L’intrigue, divisée en deux périodes narratives prises en charge par divers relateurs, prend vraiment son temps pour s’installer. La première centaine de pages est pauvre en sensations de lecture. De plus, on peine à s’y retrouver parmi une distribution de personnages touffue et on se perd dans l’arbre généalogique. Je me suis ennuyée.
Le mystère de la disparition du diamant apporte un enjeu mais qui ne m’a pas plus transcendée que cela. Sa parentèle avec les policiers à tiroirs style Rouletabille.
La narration repose sur plusieurs témoins oculaires de l’affaire. Lesquels se succédent par écrit, sous la forme d’une déposition, comme à la barre d’un tribunal. Un procédé très prisé de W. Collins puisque déjà utilisé dans La Dame en blanc. D’abord Bettetedge, l’intendant de la demeure de campagns
e où se déroule l’intrigue. Un personnage de vieillard bourru assez drôle en lui-même. Même si sa misogynie prononcée m’a souvent fait lever les yeux au ciel. Serais-ce notre bon W. Collins, le macho ? En tout cas les théories machistes qu’il place dans la bouche de Betteredge laissent perplexe. Puis Miss Clake. Une cousine éloignée de la famille, une vieille fille indiscrète et bigote dont le fanatisme religieux (et l’hypocrisie) prête beaucoup à sourire tant le personnage est ridicule bien malgrè lui, (l’épisode des brochures pieuses est très amusant). Drusilla (c’est son prénom passe ensuite la plume à Mr Bruff, le vieil avoué de la famille dont la narration paraphrase et récapitule beaucoup celle des autres (heureusement, ce passage est court). Ensuite, c’est au tour de Franklin Black de faire son retour sur le devant de la scène (il avait disparu depuis la fin de la premiére période) et de s’acquitter de son témoignage. Imité bientôt par Ezra Jennings (un homme de sciences). Et comme W. Collins aime à multiplier les modes de narration, il ne s’agira pas d’une lettre cette fois mais d’extraits de journal. À Franklin Blake et au sergent Cuff et à Mr Candy revient alors l’honneur de conclure le récit.

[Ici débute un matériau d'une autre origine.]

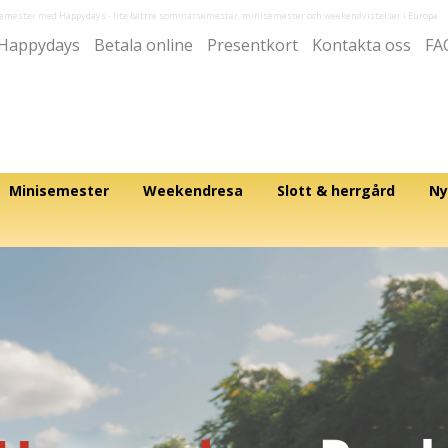
semester med Happydays
- lite bättre sommarsemester, minisemester och weekendvistelser i Europa
Happydays
Betala online
Presentkort
Kontakta oss
FA
Minisemester
Weekendresa
Slott & herrgård
Ny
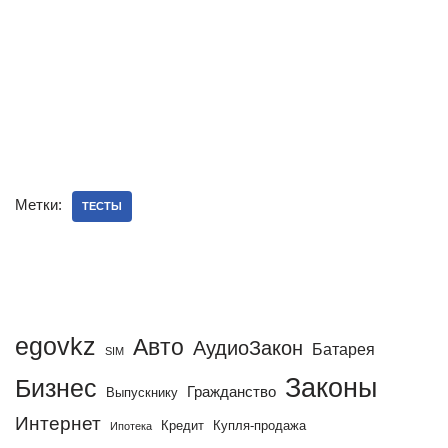
Метки:
ТЕСТЫ
egovkz
Авто
АудиоЗакон
Батарея
SIM
Законы
Бизнес
Гражданство
Выпускнику
Интернет
Кредит
Купля-продажа
Ипотека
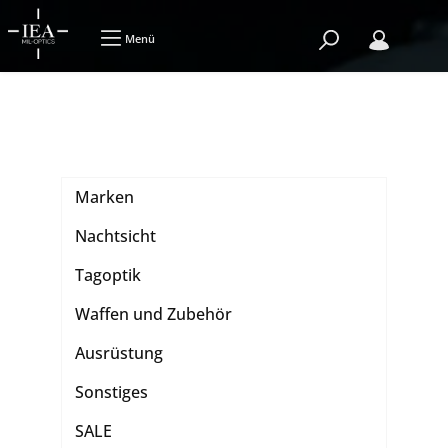
Menü
Marken
Nachtsicht
Tagoptik
Waffen und Zubehör
Ausrüstung
Sonstiges
SALE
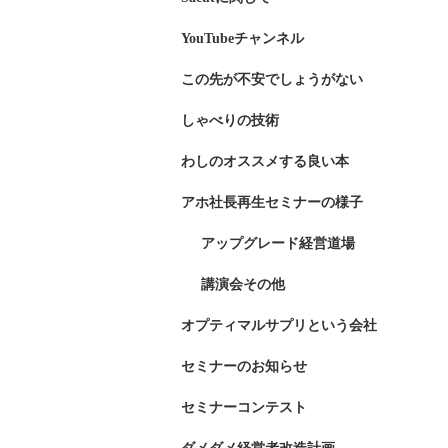
YouTubeチャンネル
この先が不安でしょうがない
しゃべりの技術
わしのオススメする良い本
アホ社長再生セミナーの様子
アップグレード経営道場
講演会その他
オプティマルサプリという会社
セミナーのお知らせ
セミナーコンテスト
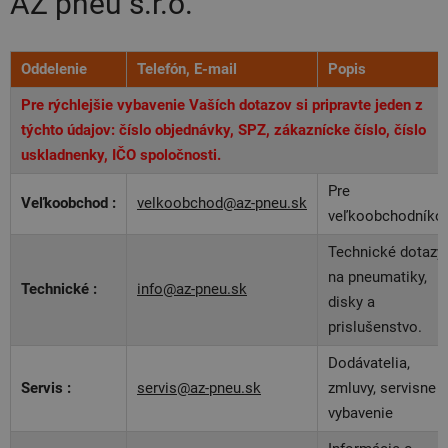
AZ pneu s.r.o.
Oddelenie
Telefón, E-mail
Popis
Pre rýchlejšie vybavenie Vaších dotazov si pripravte jeden z
týchto údajov: číslo objednávky, SPZ, zákaznícke číslo, číslo
uskladnenky, IČO spoločnosti.
Pre
Veľkoobchod :
velkoobchod@az-pneu.sk
veľkoobchodníko
Technické dotazy
na pneumatiky,
Technické :
info@az-pneu.sk
disky a
prislušenstvo.
Dodávatelia,
Servis :
servis@az-pneu.sk
zmluvy, servisne
vybavenie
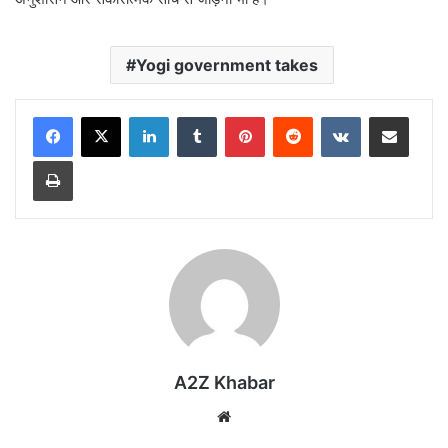
Yogi government takes
LinkedIn
Tumblr
Pinterest
Reddit
VKontakte
Share via Email
Print
A2Z Khabar
Website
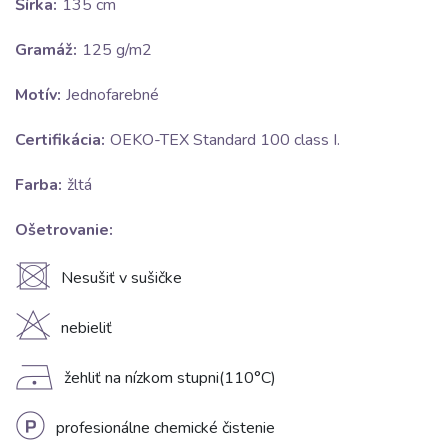
Šírka:
135 cm
Gramáž:
125 g/m2
Motív:
Jednofarebné
Certifikácia:
OEKO-TEX Standard 100 class I.
Farba:
žltá
Ošetrovanie:
U
Nesušiť v sušičke
H
nebieliť
D
žehliť na nízkom stupni(110°C)
L
profesionálne chemické čistenie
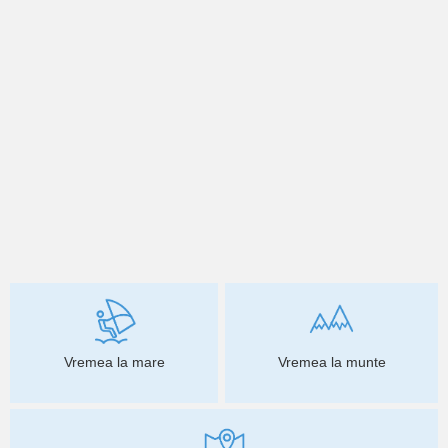
Vremea la mare
Vremea la munte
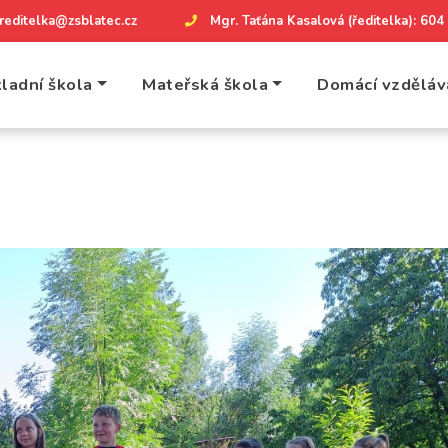
reditelka@zsblatec.cz
Mgr. Taťána Kasalová (ředitelka): 60
ladní škola
Mateřská škola
Domácí vzděláv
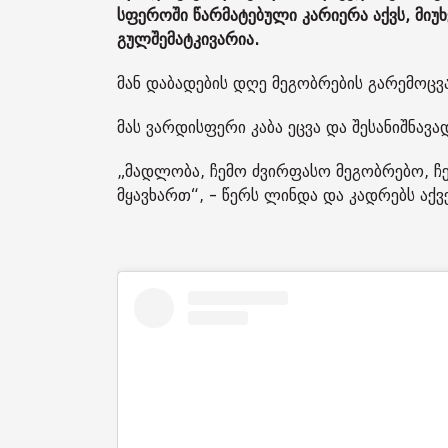
სფეროში წარმატებული კარიერა აქვს, მიუ
გულშემატკივარია.
მან დაბადების დღე მეგობრების გარემოცვ
მას ვარდისფერი კაბა ეცვა და შესანიშნავ
„მადლობა, ჩემო ძვირფასო მეგობრებო, ჩე
მყავხართ“, - წერს ლინდა და კადრებს აქვ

Le sergent Cuff est savoureux. Un peu comme un ancêtre de Hercule Poirot. Un cousin éloigné de Sherlock Holmes. Il est fort dommage que le personnage apparaisse si peu de temps dans le roman.

J’avoue que la principale critique que je puis faire à ce roman est sa longueur excessive, alimentée par des redites et des paraphrases inutiles. La forme prime sur le fond, les modes de narrations alternatifs et la saveur de certains personnages transcendent une intrigue sans réel piquant, même si elle nous fera nous interroger, elle ne nous tiendra pas éveiller des nuits durant comme l’affirme le résumé. A contrario. Je me suis retrouvé à piquer souvent du nez sur ce roman. Je le regrette, mais ce livre m’a profondément ennuyé. S’il souffre des mêmes « défauts », il me souvient que La Dame en blanc, (lu l’an passé) m’avait davantage tenu en haleine.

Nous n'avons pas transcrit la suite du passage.